### TASK REQUIREMENTS
When a line in the entries below contains the word "صيانة", copy that line.

++++ INPUT DATA ++++

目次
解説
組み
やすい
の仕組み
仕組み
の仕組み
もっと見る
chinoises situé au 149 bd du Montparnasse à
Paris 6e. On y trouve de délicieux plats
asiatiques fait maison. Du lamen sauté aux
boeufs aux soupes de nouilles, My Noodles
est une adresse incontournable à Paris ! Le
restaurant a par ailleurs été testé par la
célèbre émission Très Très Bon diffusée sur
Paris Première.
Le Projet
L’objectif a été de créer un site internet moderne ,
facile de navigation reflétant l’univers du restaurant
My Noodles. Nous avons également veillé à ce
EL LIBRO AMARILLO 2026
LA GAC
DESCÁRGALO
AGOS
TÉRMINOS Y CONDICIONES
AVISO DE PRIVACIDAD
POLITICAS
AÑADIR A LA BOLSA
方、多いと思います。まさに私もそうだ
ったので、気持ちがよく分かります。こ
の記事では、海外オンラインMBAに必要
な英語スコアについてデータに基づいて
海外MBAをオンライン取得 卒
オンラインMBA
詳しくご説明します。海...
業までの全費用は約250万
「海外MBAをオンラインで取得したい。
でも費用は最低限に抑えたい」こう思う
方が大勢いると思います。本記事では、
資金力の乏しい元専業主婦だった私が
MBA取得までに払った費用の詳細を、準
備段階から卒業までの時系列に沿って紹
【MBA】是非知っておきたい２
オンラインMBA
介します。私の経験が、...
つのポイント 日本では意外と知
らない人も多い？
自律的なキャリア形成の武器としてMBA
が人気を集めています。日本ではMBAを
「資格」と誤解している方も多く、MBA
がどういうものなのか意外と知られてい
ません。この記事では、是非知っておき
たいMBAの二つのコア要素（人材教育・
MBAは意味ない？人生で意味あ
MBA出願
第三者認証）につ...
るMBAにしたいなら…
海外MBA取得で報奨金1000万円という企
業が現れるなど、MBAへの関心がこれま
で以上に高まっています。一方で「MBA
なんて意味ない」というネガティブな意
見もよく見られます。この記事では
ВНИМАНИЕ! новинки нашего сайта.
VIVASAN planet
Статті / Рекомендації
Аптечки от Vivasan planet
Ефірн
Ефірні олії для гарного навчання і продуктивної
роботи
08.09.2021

++++
++++ INPUT DATA ++++

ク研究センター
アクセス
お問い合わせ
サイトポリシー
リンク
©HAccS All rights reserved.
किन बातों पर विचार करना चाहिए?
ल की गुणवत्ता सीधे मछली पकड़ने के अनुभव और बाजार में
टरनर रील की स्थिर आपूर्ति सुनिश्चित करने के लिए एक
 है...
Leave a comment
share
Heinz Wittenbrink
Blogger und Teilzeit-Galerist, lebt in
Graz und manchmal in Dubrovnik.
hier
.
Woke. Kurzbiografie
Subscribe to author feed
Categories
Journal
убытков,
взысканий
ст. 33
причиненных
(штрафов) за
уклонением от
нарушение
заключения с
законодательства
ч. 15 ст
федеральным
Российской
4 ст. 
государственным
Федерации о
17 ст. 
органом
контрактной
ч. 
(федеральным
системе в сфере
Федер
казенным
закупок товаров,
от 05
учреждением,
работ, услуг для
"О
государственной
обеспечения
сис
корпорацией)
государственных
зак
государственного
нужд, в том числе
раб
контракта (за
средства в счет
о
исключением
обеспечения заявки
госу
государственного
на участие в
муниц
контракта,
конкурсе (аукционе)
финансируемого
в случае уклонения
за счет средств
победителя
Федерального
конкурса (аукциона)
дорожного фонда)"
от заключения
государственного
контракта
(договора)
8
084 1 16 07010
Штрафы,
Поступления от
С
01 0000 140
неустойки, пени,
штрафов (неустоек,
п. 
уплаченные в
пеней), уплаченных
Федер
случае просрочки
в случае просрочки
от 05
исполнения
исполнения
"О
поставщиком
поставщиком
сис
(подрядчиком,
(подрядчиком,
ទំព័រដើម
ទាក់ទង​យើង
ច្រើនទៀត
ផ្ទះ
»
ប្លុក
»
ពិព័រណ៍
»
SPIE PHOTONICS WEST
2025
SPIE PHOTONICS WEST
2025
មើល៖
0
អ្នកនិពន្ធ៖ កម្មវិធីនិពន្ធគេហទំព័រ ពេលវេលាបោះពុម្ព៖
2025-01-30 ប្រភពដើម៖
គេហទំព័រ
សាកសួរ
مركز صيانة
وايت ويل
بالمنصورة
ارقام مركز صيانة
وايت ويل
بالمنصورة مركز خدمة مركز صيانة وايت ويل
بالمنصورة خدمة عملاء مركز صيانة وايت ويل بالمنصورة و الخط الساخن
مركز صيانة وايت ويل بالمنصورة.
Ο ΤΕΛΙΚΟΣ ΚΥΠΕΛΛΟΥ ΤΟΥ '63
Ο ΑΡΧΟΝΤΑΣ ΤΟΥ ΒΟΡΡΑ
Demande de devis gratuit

++++

### OUTPUT BELOW
مركز صيانة
ارقام مركز صيانة
بالمنصورة مركز خدمة مركز صيانة وايت ويل
بالمنصورة خدمة عملاء مركز صيانة وايت ويل بالمنصورة و الخط الساخن
مركز صيانة وايت ويل بالمنصورة.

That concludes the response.